Saved entries:
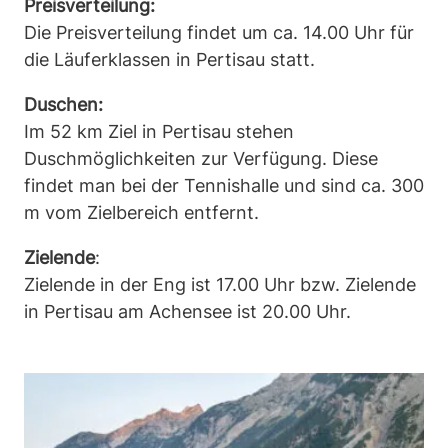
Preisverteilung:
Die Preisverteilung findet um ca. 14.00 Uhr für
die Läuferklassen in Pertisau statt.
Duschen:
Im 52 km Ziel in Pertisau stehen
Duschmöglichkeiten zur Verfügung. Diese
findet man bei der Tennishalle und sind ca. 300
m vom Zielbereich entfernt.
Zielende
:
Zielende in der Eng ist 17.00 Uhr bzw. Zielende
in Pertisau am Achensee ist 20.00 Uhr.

---

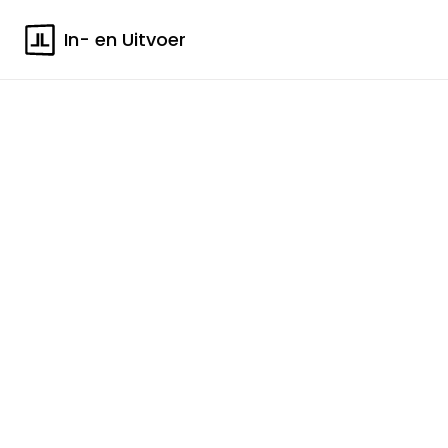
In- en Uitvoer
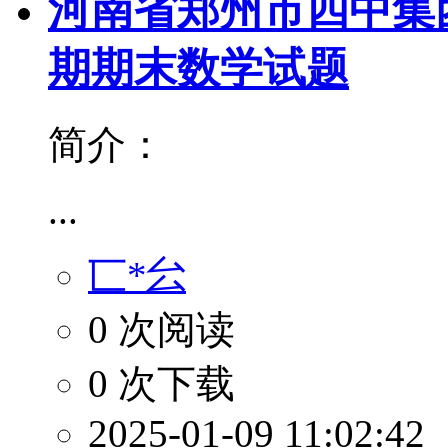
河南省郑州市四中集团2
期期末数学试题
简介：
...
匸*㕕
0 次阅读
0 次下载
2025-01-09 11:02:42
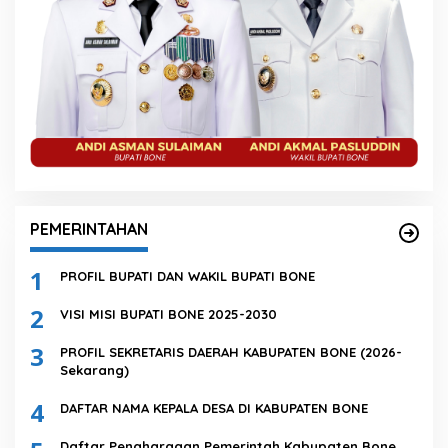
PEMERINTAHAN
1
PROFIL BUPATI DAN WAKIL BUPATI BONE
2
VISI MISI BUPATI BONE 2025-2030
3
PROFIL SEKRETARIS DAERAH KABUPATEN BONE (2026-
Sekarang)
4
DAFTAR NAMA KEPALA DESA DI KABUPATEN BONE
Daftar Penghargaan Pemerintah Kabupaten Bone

- [What to work on]: From the entries above, print the lines beginning at the one with "PEMERINTAHAN" and stopping after the one with "Daftar Penghargaan Pemerintah Kabupaten Bone", exactly as written and with nothing else.

- [Problem solution]:
PEMERINTAHAN
1
PROFIL BUPATI DAN WAKIL BUPATI BONE
2
VISI MISI BUPATI BONE 2025-2030
3
PROFIL SEKRETARIS DAERAH KABUPATEN BONE (2026-
Sekarang)
4
DAFTAR NAMA KEPALA DESA DI KABUPATEN BONE
Daftar Penghargaan Pemerintah Kabupaten Bone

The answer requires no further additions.